Converting to Gas Generation is No Slam Dunk

By Joe Rubino, principal scientist/department manager, environmental/urban design practice, Stanley Consultants

As the country makes its inexorable move from coal to natural gas electricity production, the headlines are filled with power plant conversion announcements. Those utilities considering fuel conversions should understand that several obstacles potentially stand in the way to obtaining environmental permits, and that planning needs to start three years or more in advance.

From 2015 to 2040, natural gas consumption will rise 1 percent per year, the Energy Information Association predicts. From 2016 to 2018 alone, nearly 19,000 MW of gas-fired power will be commissioned in the Unites States. Gas is setting power generation records, accounting for 33.5 percent during the first half of 2016, compared to coal’s 28 percent. With shale fracking production stabilized, gas is no longer the wild hare of the oil patch. Combining low prices and plentiful supply with more stringent emissions standards, cleaner burning gas is on every utility manager’s mind.
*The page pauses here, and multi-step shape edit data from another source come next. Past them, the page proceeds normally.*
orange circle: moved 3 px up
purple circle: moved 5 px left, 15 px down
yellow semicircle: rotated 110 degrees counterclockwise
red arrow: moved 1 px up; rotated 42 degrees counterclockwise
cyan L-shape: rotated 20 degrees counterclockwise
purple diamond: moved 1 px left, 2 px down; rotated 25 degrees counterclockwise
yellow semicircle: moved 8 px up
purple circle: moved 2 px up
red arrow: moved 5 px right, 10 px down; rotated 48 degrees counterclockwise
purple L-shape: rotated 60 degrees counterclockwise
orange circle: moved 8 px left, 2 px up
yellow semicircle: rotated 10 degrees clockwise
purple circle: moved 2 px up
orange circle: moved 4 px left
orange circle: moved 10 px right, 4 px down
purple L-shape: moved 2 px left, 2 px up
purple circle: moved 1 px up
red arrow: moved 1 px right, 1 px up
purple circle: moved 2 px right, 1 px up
Crafting a road map to permitting and building a gas-fired plant should also be on the utility manager’s mind. It requires multiple permitting steps and long-lead analyses that have to be funded and planned for as part of the capital project execution. And finally, the general public isn’t always convinced that natural gas is viable and in their best interests.

New Gas Plant Modeling Scenario Shows Likely Regulations

Gas-fired power plants are affected by three general permitting challenges. They include the Environmental Protection Agency’s (EPA) 316(b) rule that regulates how utilities draw and use water in their cooling processes; federal air pollution standards, and local government permitting.
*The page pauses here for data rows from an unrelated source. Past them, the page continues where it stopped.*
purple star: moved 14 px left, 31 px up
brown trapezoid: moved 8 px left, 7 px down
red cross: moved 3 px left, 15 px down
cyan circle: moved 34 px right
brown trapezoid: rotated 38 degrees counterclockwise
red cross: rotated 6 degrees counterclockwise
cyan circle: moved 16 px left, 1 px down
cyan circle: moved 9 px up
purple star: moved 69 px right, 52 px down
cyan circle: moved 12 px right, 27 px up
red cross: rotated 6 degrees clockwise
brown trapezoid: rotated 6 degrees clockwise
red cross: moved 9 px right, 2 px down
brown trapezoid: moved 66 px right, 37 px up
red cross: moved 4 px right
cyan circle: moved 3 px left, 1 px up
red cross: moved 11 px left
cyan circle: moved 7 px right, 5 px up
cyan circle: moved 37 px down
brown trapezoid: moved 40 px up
In order to illustrate typical permitting challenges, Stanley Consultants developed a model for a fictitious gas-fired combined cycle plant of 500 MW to be built in the Midwest. The scenario featured a standard vendor turbine package in a 2×1 arrangement with a heat recovery steam generator (HRSG), cooling tower, and evaporative coolers. The model assumed 1 percent blowdown and no duct firing in the HRSG. The water consumption rate predicted was 889 Kilo-Pascals per hour, which equates to 2,560,320 gallons per day.

316(b) Requirements

Under Phase I of the 316(b) rule, a new power plant must implement measures to reduce impingement and entrainment at facilities which require a NPDES permit, have design intake rates of greater than 2 million gallons per day (MGD), and use at least 25 percent of the water withdrawn for cooling purposes. It’s not difficult to meet these thresholds. Say, for example, our fictitious plant did not have a cooling tower and relied on once-through cooling. Our model calculated a water use approaching 200 MGD.
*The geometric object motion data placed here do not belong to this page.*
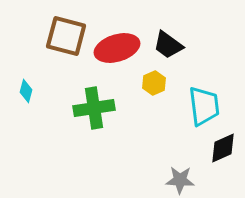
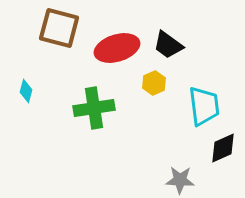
brown square: moved 7 px left, 8 px up
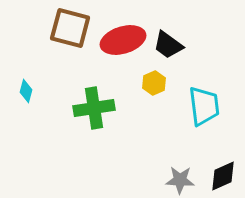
brown square: moved 11 px right
red ellipse: moved 6 px right, 8 px up
black diamond: moved 28 px down
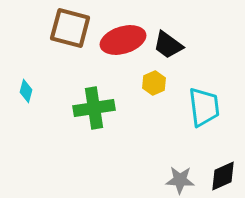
cyan trapezoid: moved 1 px down
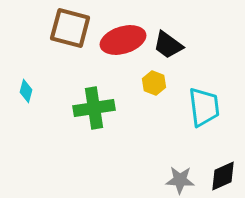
yellow hexagon: rotated 15 degrees counterclockwise
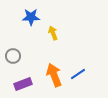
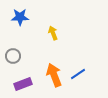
blue star: moved 11 px left
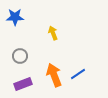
blue star: moved 5 px left
gray circle: moved 7 px right
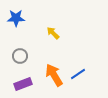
blue star: moved 1 px right, 1 px down
yellow arrow: rotated 24 degrees counterclockwise
orange arrow: rotated 10 degrees counterclockwise
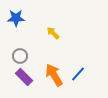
blue line: rotated 14 degrees counterclockwise
purple rectangle: moved 1 px right, 7 px up; rotated 66 degrees clockwise
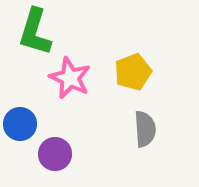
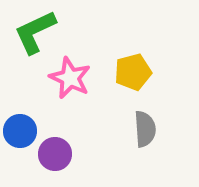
green L-shape: rotated 48 degrees clockwise
yellow pentagon: rotated 6 degrees clockwise
blue circle: moved 7 px down
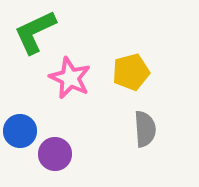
yellow pentagon: moved 2 px left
Two Section 316(b) compliance tracks present different levels of compliance depending on whether you are using a cooling tower (Track 1) or alternate methods of complying with the regulatory standards (Track 2). Both tracks require meeting technical criteria for the water intake structures; however Track 2 involves a source water biological study. Both tracks involve long lead items because they require technology studies. In the case of Track 2, it also takes two years to gather information on aquatic life and the ecosystem, and project the extent of impact to the ecosystem.

Air Quality

Air quality standards play a role in gas-fired power plants. In 2015, the EPA strengthened the ozone standard from 75 to 70 parts per billion. This may not seem like a lot, but it could lead to significant cost increases for a new plant, as natural gas combustion is a source of NOx and VOC emissions.

Lowest achievable emission rate (LAER) technology is required in plant design. The severity of a nonattainment status will require emission offsets so that there is a greater reduction of pollution overall. It can easily take nine months to permit the LAER determination.

Local Permitting

Finally, local permitting is required to build the plant, bring in construction equipment, and deal with dust and traffic issues. Certain permits require a period of public comment. If there is known resistance, outside help will be needed to address stakeholder concerns. Gas pipelines and transmission are another major concern and frequently the target of opposition.

Gas-fired plants offer many benefits but are no slam dunk. A comprehensive plan will help operators avoid costly issues down the road.